The Jewish Heritage Fund for Excellence has a dual mission – to provide support for medical research/education and to provide support for the Jewish community.
With a board committee to vet requests, JHFE has been providing grants for the Jewish community since the fund was established, and it has recently begun considering medical research opportunities. Now, led by Executive Director Jeff Polson and Board Chair Louis Waterman, JHFE is developing a strategic plan that will clarify and clearly articulate its vision and lay out guidelines that the fund can implement to achieve that vision.“The purpose of what we’re trying to do,” Waterman said, “is to answer the questions:
- “What does it mean to be a major grant-making organization today?
- “What does the future hold for these types of organizations?
- “How can we best utilize our resources to have a sustained and significant impact on our community – both the medical research community and the Jewish community?
- “And how can we help strengthen the organizations we work with through our grant making?

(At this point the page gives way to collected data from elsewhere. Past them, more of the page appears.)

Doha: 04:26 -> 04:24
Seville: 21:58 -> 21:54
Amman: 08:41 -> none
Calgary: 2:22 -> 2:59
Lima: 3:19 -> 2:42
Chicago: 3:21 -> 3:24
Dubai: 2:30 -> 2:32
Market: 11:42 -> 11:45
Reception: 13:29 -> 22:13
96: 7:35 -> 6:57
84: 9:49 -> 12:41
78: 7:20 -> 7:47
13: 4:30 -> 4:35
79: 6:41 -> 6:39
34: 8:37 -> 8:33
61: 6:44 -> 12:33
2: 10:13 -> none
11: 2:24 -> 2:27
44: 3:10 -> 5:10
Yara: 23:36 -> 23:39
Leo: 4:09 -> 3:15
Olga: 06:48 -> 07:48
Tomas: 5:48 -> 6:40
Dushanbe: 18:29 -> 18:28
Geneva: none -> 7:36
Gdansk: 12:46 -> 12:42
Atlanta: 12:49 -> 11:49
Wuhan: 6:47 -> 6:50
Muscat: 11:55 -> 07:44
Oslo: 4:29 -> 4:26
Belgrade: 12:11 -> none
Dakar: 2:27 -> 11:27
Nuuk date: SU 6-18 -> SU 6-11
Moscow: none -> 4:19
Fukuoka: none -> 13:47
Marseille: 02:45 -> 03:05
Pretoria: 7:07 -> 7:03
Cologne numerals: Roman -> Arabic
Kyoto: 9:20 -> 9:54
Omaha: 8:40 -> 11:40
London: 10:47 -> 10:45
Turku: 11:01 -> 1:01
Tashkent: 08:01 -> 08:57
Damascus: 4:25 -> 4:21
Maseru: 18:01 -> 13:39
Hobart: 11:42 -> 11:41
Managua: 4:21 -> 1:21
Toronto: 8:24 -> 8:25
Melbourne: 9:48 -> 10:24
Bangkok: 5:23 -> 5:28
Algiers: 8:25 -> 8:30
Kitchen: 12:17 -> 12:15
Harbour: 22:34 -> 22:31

“That’s really what the strategic planning process is about,” he continued. Waterman is pushing hard to have an inclusive process that includes both quantitative and qualitative input to help identify core values and establish priorities, and to complete the process in just a few months.
“We’re talking to a broad cross-section of the community,” added Polson, “reaching out to community leaders in the Jewish community – rabbis and leaders of the Jewish agencies and community members at-large – and people associated with medical research, including our partner agencies – KentuckyOne Health, Passport, the Cardiovascular Innovation Institute and the University of Louisville.”
JHFE is looking for responses from a wide cross-section of the community, and will be conducting the research through a combination of surveys, interviews and face-to-face conversations “This is something the board has been looking forward to,” Polson said. “This is a very important piece of what our organization is about, and the results will help guide us for years to come.
The grants program began in February 2010, when Jewish Hospital HealthCare Services launched the Louisville Jewish Community Excellence Grants initiative as part of its historic support of the hospital’s founding community. The program was created as a permanent funding source to provide assistance to charitable organizations offering programs focused on Jewish culture/identity, health, human services and education.
In 2012, more than $350,000 in excellence grants funding was provided to the local Jewish community, and since its establishment, Excellence Grants have enabled organizations such as the Jewish Community of Louisville, Jewish Family & Career Services; the High School of Jewish Studies; the Jewish Community Center, Louisville Beit Sefer Yachad (the Louisville Hebrew School) and Congregations Adath Jeshurun, Anshei Sfard and Keneseth Israel, The Temple and Temple Shalom to pursue and sponsor innovative new programs that have enriched our entire community.
With the 2012 merger between Jewish Hospital & St. Mary’s HealthCare and the Saint Joseph Health System to form KentuckyOne Health, JHHS was renamed the Jewish Heritage Fund for Excellence. Approximately $70 million, retained from the merger, was added to its resources and the fund’s mission was expanded to support initiatives to improve and enhance health care, fund medical research and promote educational initiatives as well as local Jewish community programs and senior services.